The most significant change made by the AMA is its requirement that the Board of Veterans Affairs provide denied claimants with identification of favorable findings in its notice of a decision. The requirement is one of six new requirements that greatly enhance the utility of Board notices.

== New appeals process ==

=== Organizational processes ===
Under the appeals process put into place by the Appeals Modernization Act, VA regional offices will only adjudicate claims. The Board of Veterans' Appeals will now handle appeals directly. Veterans must file a notice of disagreement to initiate an appeal with the Board. However, under the new process, veterans can request for higher level review or file a supplemental claim which allows them to "develop the record . . . before initiating an appeal." Supplemental claims allow veterans to develop the record because at that step the veteran can add new relevant evidence which will be evaluated by a reviewer at the regional office.

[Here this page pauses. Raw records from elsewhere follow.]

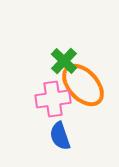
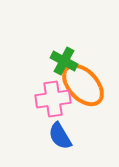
green cross: rotated 16 degrees counterclockwise
blue semicircle: rotated 12 degrees counterclockwise
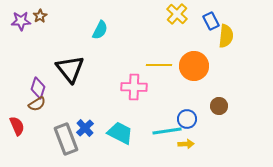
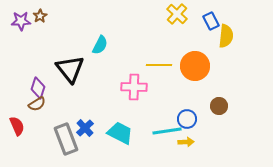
cyan semicircle: moved 15 px down
orange circle: moved 1 px right
yellow arrow: moved 2 px up
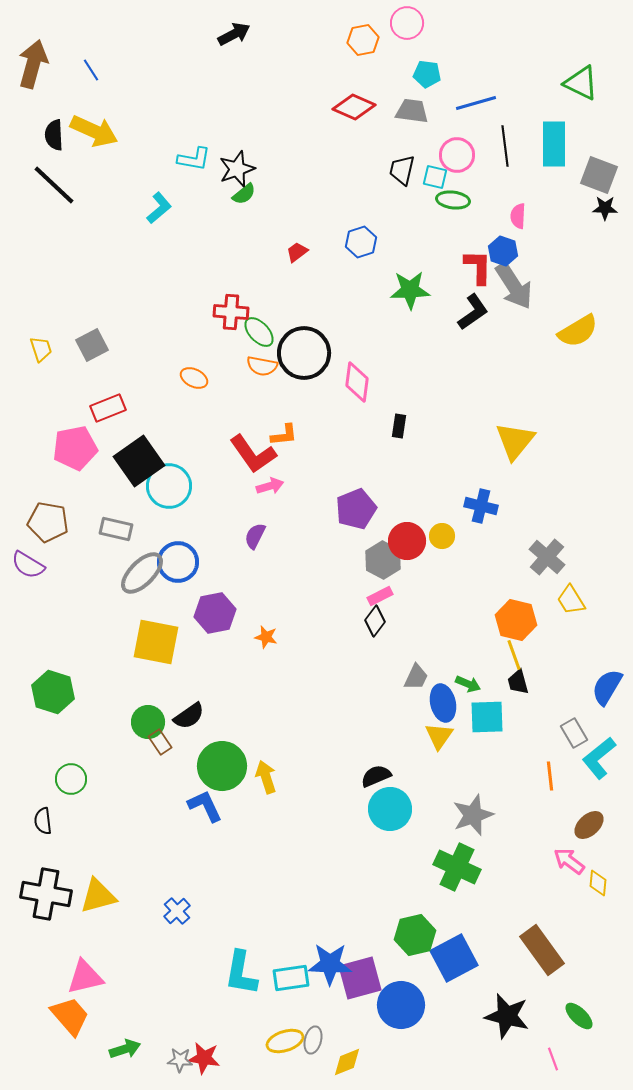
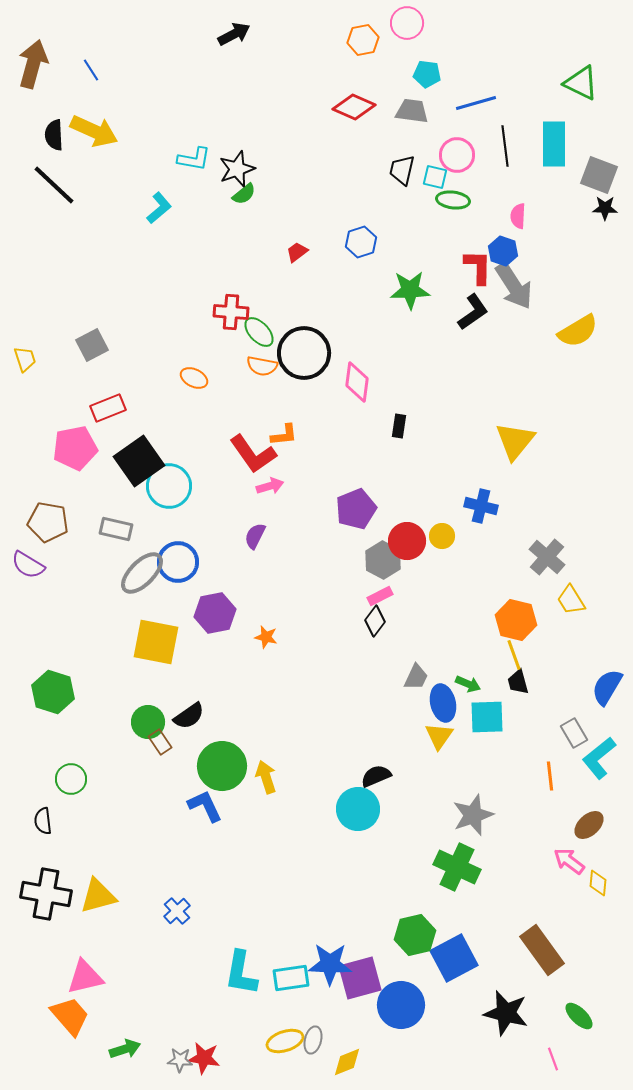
yellow trapezoid at (41, 349): moved 16 px left, 10 px down
cyan circle at (390, 809): moved 32 px left
black star at (507, 1016): moved 1 px left, 3 px up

New appeals are now organized into three streams based on the complexity of the issue. However, appeals that were ongoing prior to the AMA taking effect remain in the old system. Upon appeal, veterans have three options in the new system, they can have their appeal as it is reviewed by a judge, they can submit additional evidence within 90 days of the filing, or they can have a hearing with a veterans law judge where they can submit new evidence. The first two options do not end in a hearing. Claimants' best course of action depends on the circumstances of their claim.

Following the implementation of the new AMA system, the Board has gone through a record number of appeals. In 2018, the Board made 85,000 decisions and in 2019, the Board made 95,000 decisions.

=== New notice requirements ===
The Appeals Modernization Act greatly enhanced the notice requirements in U.S.C. § 5104. The Board must provide notice to veterans after it makes a decision on their appeal. After the AMA went into effect, this notice includes:

 "(1) Identification of the issues adjudicated."
 "(2) A summary of evidence considered by the secretary."
 "(3) A summary of the applicable laws and regulations."
 "(4) Identification of findings favorable to the claimant."
 "(5) In the case of a denial, identification of elements not satisfied leading to the denial."
 "(6) An explanation of how to obtain or access evidence used in making the decision."
 "(7) If applicable identification of the criteria that must be satisfied to grant service connection or the next higher level of compensation."

The first two requirements existed prior to the AMA's enactment, however the latter six requirements are new and provide veterans with "valuable information." The legislation failed to include a definition for "issue" and it is likely that the first requirement will be the subject of litigation to determine what it means.

The fourth requirement—requiring the VA to identify favorable findings—is "the most significant change made by Congress" in the AMA. All adjudicators are bound by the favorable findings listed in the notice. It allows veterans to focus on the unfavorable findings without worry that the next adjudicator will reverse the prior favorable finding.